Setting aside whether dollar cost averaging into a low cost index mutual fund is a good or bad strategy, the author falls prey to a common investing fallacy. It is most evident in this sentence, "Over the long haul, you won’t lose."

Experienced investors will immediately recognize that there is always some probability you will lose money regardless of the perceived safety of the investment. An investment provides return in exchange for risk -- there is always risk -- understanding this fundamental truth about investing is the the most important thing an average investor can do regardless of what the market is doing.

While the proposed strategy will provide a rate of return slightly below the broad market over long time horizons it's no sure thing.

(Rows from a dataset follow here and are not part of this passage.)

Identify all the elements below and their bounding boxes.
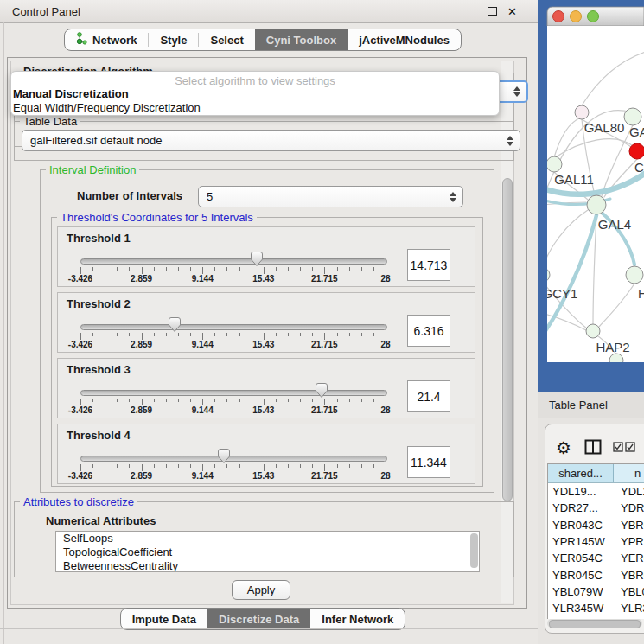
slider-track[interactable]	[80, 258, 387, 265]
table-row[interactable]: YLR345W YLR3	[548, 600, 644, 616]
intervals-combobox[interactable]: 5	[198, 186, 463, 207]
tick-mark	[276, 267, 277, 271]
slider-thumb[interactable]	[315, 382, 328, 399]
table-cell[interactable]: YDR27...	[548, 501, 617, 514]
tab-infer-network[interactable]: Infer Network	[310, 609, 405, 629]
network-node[interactable]	[629, 143, 644, 159]
tick-mark	[288, 267, 289, 271]
slider-track[interactable]	[80, 390, 387, 396]
tab-cyni-toolbox[interactable]: Cyni Toolbox	[255, 29, 348, 50]
tick-mark	[214, 333, 215, 336]
traffic-light-minimize-icon[interactable]	[571, 11, 582, 22]
panel-left-edge	[3, 22, 4, 644]
tick-mark	[154, 399, 155, 402]
intervals-label: Number of Intervals	[77, 189, 182, 202]
axis-tick-label: -3.426	[68, 471, 92, 481]
numerical-attributes-list[interactable]: SelfLoopsTopologicalCoefficientBetweenne…	[55, 531, 480, 572]
threshold-value-input[interactable]	[407, 446, 450, 478]
table-row[interactable]: YBL079W YBL0	[548, 583, 644, 600]
table-cell[interactable]: YLR345W	[548, 602, 617, 615]
attribute-list-item[interactable]: TopologicalCoefficient	[56, 545, 479, 559]
table-cell[interactable]: YBR045C	[548, 569, 617, 582]
tab-discretize-data[interactable]: Discretize Data	[207, 609, 310, 629]
group-title: Interval Definition	[46, 163, 139, 176]
vertical-scrollbar-thumb[interactable]	[502, 178, 513, 501]
table-cell[interactable]: YBL0	[617, 585, 644, 598]
threshold-value-input[interactable]	[407, 249, 450, 281]
slider-thumb[interactable]	[217, 448, 231, 464]
network-node[interactable]	[586, 324, 600, 338]
apply-label: Apply	[247, 583, 276, 596]
table-cell[interactable]: YBR0	[617, 519, 644, 532]
control-panel-titlebar: Control Panel ✕	[0, 0, 538, 23]
tab-style[interactable]: Style	[149, 29, 198, 50]
tab-select[interactable]: Select	[199, 29, 254, 50]
table-cell[interactable]: YLR3	[617, 602, 644, 615]
gear-icon[interactable]: ⚙	[556, 439, 571, 456]
network-view-window[interactable]: GAL80GACGAL11GAL4GCY1HHAP2	[538, 0, 644, 392]
table-row[interactable]: YBR043C YBR0	[548, 517, 644, 533]
tick-mark	[154, 333, 155, 336]
table-hscrollbar-thumb[interactable]	[549, 620, 641, 628]
network-node[interactable]	[575, 105, 589, 119]
attribute-list-item[interactable]: BetweennessCentrality	[56, 559, 479, 572]
slider-track[interactable]	[80, 456, 387, 462]
tick-mark	[178, 399, 179, 402]
table-cell[interactable]: YDL19...	[548, 485, 617, 498]
slider-track[interactable]	[80, 324, 387, 330]
checkbox-icon[interactable]	[613, 442, 623, 455]
table-cell[interactable]: YPR145W	[548, 535, 617, 548]
dropdown-option-equal-width[interactable]: Equal Width/Frequency Discretization	[11, 101, 499, 115]
node-table[interactable]: shared... n YDL19... YDL1 YDR27... YDR2 …	[547, 463, 644, 619]
close-icon[interactable]: ✕	[507, 5, 517, 18]
top-tab-bar: Network Style Select Cyni Toolbox jActiv…	[0, 29, 526, 51]
table-row[interactable]: YER054C YER0	[548, 550, 644, 566]
table-cell[interactable]: YPR1	[617, 535, 644, 548]
dropdown-option-manual[interactable]: Manual Discretization	[11, 87, 499, 101]
axis-tick-label: 15.43	[252, 274, 274, 284]
tick-mark	[80, 399, 81, 405]
table-cell[interactable]: YER054C	[548, 552, 617, 564]
tick-mark	[166, 464, 167, 468]
network-node[interactable]	[587, 195, 606, 214]
tick-mark	[190, 267, 191, 271]
tick-mark	[361, 333, 362, 336]
column-header-shared-name[interactable]: shared...	[548, 464, 614, 482]
tick-mark	[337, 333, 338, 336]
table-cell[interactable]: YBL079W	[548, 585, 617, 598]
tab-network[interactable]: Network	[65, 29, 148, 50]
network-node[interactable]	[624, 108, 641, 125]
list-scrollbar-thumb[interactable]	[470, 533, 478, 568]
tick-mark	[226, 267, 227, 271]
tick-mark	[288, 399, 289, 402]
attribute-list-item[interactable]: SelfLoops	[56, 532, 479, 545]
traffic-light-close-icon[interactable]	[553, 11, 564, 22]
network-node[interactable]	[626, 266, 643, 284]
table-cell[interactable]: YER0	[617, 552, 644, 564]
table-cell[interactable]: YDR2	[617, 501, 644, 514]
column-layout-icon[interactable]	[584, 439, 602, 457]
threshold-value-input[interactable]	[407, 380, 450, 412]
axis-tick-label: 21.715	[311, 274, 338, 284]
table-data-combobox[interactable]: galFiltered.sif default node	[22, 130, 520, 151]
table-row[interactable]: YPR145W YPR1	[548, 533, 644, 550]
network-node[interactable]	[546, 156, 562, 172]
slider-thumb[interactable]	[250, 251, 264, 267]
table-cell[interactable]: YDL1	[617, 485, 644, 498]
table-row[interactable]: YDL19... YDL1	[548, 483, 644, 500]
tick-mark	[142, 464, 143, 471]
table-row[interactable]: YDR27... YDR2	[548, 500, 644, 516]
column-header-name[interactable]: n	[614, 464, 644, 482]
axis-tick-label: 9.144	[192, 340, 214, 349]
float-window-icon[interactable]	[488, 7, 497, 16]
tab-impute-data[interactable]: Impute Data	[121, 609, 207, 629]
threshold-value-input[interactable]	[407, 315, 450, 347]
slider-thumb[interactable]	[168, 316, 182, 333]
table-cell[interactable]: YBR043C	[548, 519, 617, 532]
table-cell[interactable]: YBR0	[617, 569, 644, 582]
table-row[interactable]: YBR045C YBR0	[548, 566, 644, 583]
tab-jactivemnodules[interactable]: jActiveMNodules	[348, 29, 461, 50]
apply-button[interactable]: Apply	[232, 580, 290, 600]
traffic-light-zoom-icon[interactable]	[588, 11, 599, 22]
checkbox-icon[interactable]	[625, 442, 635, 455]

This observation is especially poignant on a day when the Tokyo market index is at a 28 year low.

http://www.cnbc.com/id/47668274


Funny that this and this: http://news.ycombinator.com/item?id=4062134 are front page.

Out of the fortune 500, only 320 were there five years ago.

If you invest in the broad market with silly things like gross revenue, or current market cap deciding your portfolio make up, you'll loose money in real terms in the long run. I'm not saying you should pick stocks, but you can easily go through a list of the top 50, and exclude those who are either overvalued on a P/E basis with regards to their growth prospects, and invest on that basis.


Overall, very sound advice. I wish the article had mentioned buying a bond index fund as well though. Bonds tend to go up when stocks go down. So a bond index fund will reduce risk by increasing the diversification in your portfolio.

Also, Vanguard has very low fees for their index funds.


How about the Permanent Portfolio? Build for good and bad times? http://en.wikipedia.org/wiki/Fail-Safe_Investing


Rather than average investors, he seems to be targeting risk-averse older investors.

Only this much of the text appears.